* **Working data**
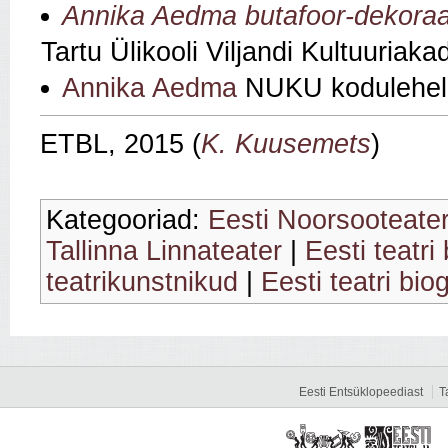
Annika Aedma butafoor-dekoraat
Tartu Ülikooli Viljandi Kultuuriak
Annika Aedma
NUKU kodulehel
ETBL, 2015 (
K. Kuusemets
)
Kategooriad:
Eesti Noorsooteate
Tallinna Linnateater
|
Eesti teatri
teatrikunstnikud
|
Eesti teatri bio
Eesti Entsüklopeediast
T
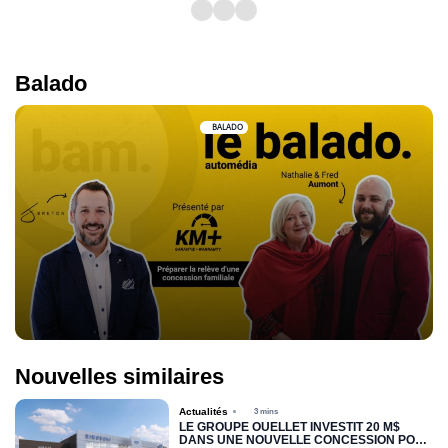
Balado
BALADO
Nouvelles similaires
Actualités
3 mins
LE GROUPE OUELLET INVESTIT 20 M$
DANS UNE NOUVELLE CONCESSION POUR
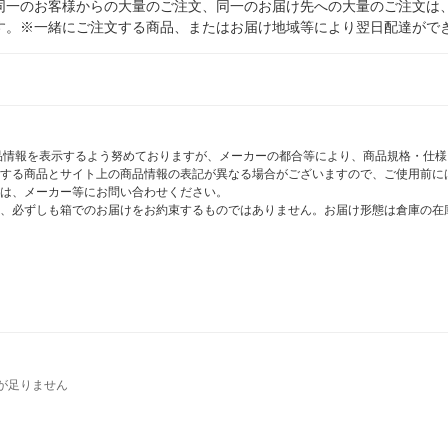
同一のお客様からの大量のご注文、同一のお届け先への大量のご注文は
す。※一緒にご注文する商品、またはお届け地域等により翌日配達がで
商品情報を表示するよう努めておりますが、メーカーの都合等により、商品規格・仕
する商品とサイト上の商品情報の表記が異なる場合がございますので、ご使用前に
は、メーカー等にお問い合わせください。
、必ずしも箱でのお届けをお約束するものではありません。お届け形態は倉庫の在
が足りません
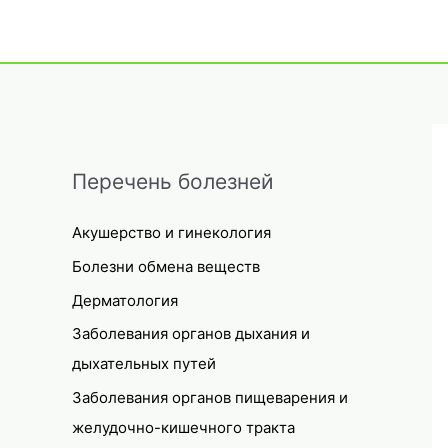
Перечень болезней
Акушерство и гинекология
Болезни обмена веществ
Дерматология
Заболевания органов дыхания и
дыхательных путей
Заболевания органов пищеварения и
желудочно-кишечного тракта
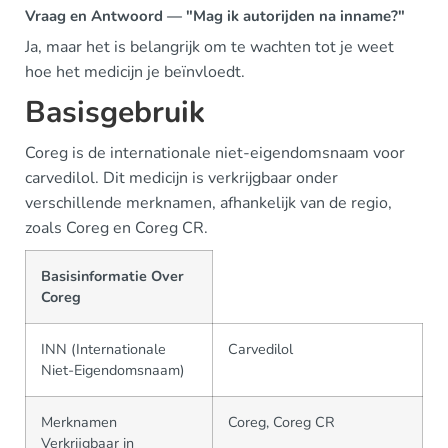
Vraag en Antwoord — "Mag ik autorijden na inname?"
Ja, maar het is belangrijk om te wachten tot je weet
hoe het medicijn je beïnvloedt.
Basisgebruik
Coreg is de internationale niet-eigendomsnaam voor
carvedilol. Dit medicijn is verkrijgbaar onder
verschillende merknamen, afhankelijk van de regio,
zoals Coreg en Coreg CR.
Basisinformatie Over
Coreg
INN (Internationale
Carvedilol
Niet-Eigendomsnaam)
Merknamen
Coreg, Coreg CR
Verkrijgbaar in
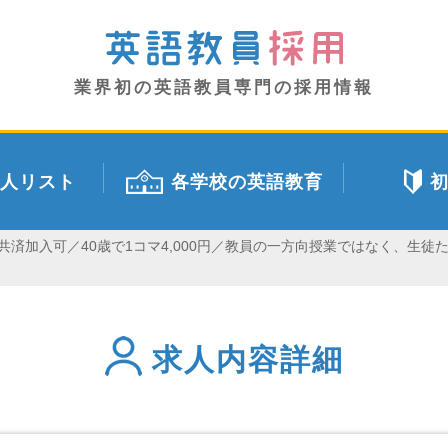
業界初の英語教員専門の採用情報
人リスト
各学校の英語教育
済加入可／40歳で1コマ4,000円／教員の一方向授業ではなく、生
求人内容詳細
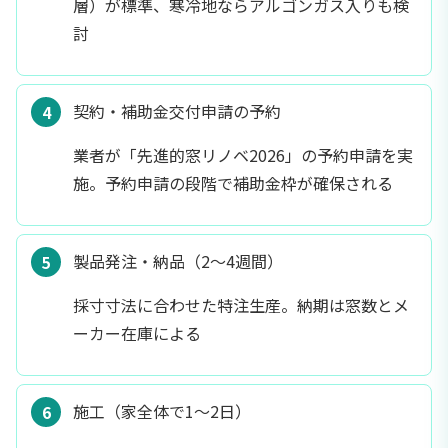
層）が標準、寒冷地ならアルゴンガス入りも検
討
契約・補助金交付申請の予約
業者が「先進的窓リノベ2026」の予約申請を実
施。予約申請の段階で補助金枠が確保される
製品発注・納品（2〜4週間）
採寸寸法に合わせた特注生産。納期は窓数とメ
ーカー在庫による
施工（家全体で1〜2日）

* **Your task**
What lines in the records above include the string "medicijn"? Copy each one.

* **Answer area**
hoe het medicijn je beïnvloedt.
carvedilol. Dit medicijn is verkrijgbaar onder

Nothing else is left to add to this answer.